### Excerpted data
····················

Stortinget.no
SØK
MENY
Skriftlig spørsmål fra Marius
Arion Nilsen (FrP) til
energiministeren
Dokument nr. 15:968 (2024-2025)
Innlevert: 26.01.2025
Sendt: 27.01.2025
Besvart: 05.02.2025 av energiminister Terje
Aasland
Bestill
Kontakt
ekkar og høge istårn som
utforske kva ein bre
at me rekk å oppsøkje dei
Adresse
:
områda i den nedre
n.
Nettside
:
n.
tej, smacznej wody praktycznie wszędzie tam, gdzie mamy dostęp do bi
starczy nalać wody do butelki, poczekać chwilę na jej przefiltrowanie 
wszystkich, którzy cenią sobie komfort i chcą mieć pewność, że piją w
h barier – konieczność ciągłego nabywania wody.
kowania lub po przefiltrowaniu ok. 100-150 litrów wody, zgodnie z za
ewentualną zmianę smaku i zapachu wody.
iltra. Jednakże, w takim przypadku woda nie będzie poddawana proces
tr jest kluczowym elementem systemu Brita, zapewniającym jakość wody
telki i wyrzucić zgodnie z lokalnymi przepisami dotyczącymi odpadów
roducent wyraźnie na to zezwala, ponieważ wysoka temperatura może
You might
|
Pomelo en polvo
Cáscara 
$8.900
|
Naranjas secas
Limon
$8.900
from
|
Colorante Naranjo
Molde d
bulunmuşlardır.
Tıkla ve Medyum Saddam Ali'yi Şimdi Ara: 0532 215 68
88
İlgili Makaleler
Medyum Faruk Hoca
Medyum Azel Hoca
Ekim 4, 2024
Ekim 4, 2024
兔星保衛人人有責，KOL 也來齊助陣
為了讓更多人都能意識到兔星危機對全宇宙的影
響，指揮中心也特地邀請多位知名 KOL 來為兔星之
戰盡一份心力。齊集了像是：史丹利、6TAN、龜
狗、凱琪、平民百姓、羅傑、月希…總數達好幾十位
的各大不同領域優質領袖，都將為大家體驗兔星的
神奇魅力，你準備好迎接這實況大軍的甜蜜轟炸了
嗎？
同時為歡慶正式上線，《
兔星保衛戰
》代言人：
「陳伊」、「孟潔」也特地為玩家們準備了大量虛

····················

### Directions for this task
Copy every entry exactly, missing none.

### Task answer
Stortinget.no
SØK
MENY
Skriftlig spørsmål fra Marius
Arion Nilsen (FrP) til
energiministeren
Dokument nr. 15:968 (2024-2025)
Innlevert: 26.01.2025
Sendt: 27.01.2025
Besvart: 05.02.2025 av energiminister Terje
Aasland
Bestill
Kontakt
ekkar og høge istårn som
utforske kva ein bre
at me rekk å oppsøkje dei
Adresse
:
områda i den nedre
n.
Nettside
:
n.
tej, smacznej wody praktycznie wszędzie tam, gdzie mamy dostęp do bi
starczy nalać wody do butelki, poczekać chwilę na jej przefiltrowanie 
wszystkich, którzy cenią sobie komfort i chcą mieć pewność, że piją w
h barier – konieczność ciągłego nabywania wody.
kowania lub po przefiltrowaniu ok. 100-150 litrów wody, zgodnie z za
ewentualną zmianę smaku i zapachu wody.
iltra. Jednakże, w takim przypadku woda nie będzie poddawana proces
tr jest kluczowym elementem systemu Brita, zapewniającym jakość wody
telki i wyrzucić zgodnie z lokalnymi przepisami dotyczącymi odpadów
roducent wyraźnie na to zezwala, ponieważ wysoka temperatura może
You might
|
Pomelo en polvo
Cáscara 
$8.900
|
Naranjas secas
Limon
$8.900
from
|
Colorante Naranjo
Molde d
bulunmuşlardır.
Tıkla ve Medyum Saddam Ali'yi Şimdi Ara: 0532 215 68
88
İlgili Makaleler
Medyum Faruk Hoca
Medyum Azel Hoca
Ekim 4, 2024
Ekim 4, 2024
兔星保衛人人有責，KOL 也來齊助陣
為了讓更多人都能意識到兔星危機對全宇宙的影
響，指揮中心也特地邀請多位知名 KOL 來為兔星之
戰盡一份心力。齊集了像是：史丹利、6TAN、龜
狗、凱琪、平民百姓、羅傑、月希…總數達好幾十位
的各大不同領域優質領袖，都將為大家體驗兔星的
神奇魅力，你準備好迎接這實況大軍的甜蜜轟炸了
嗎？
同時為歡慶正式上線，《
兔星保衛戰
》代言人：
「陳伊」、「孟潔」也特地為玩家們準備了大量虛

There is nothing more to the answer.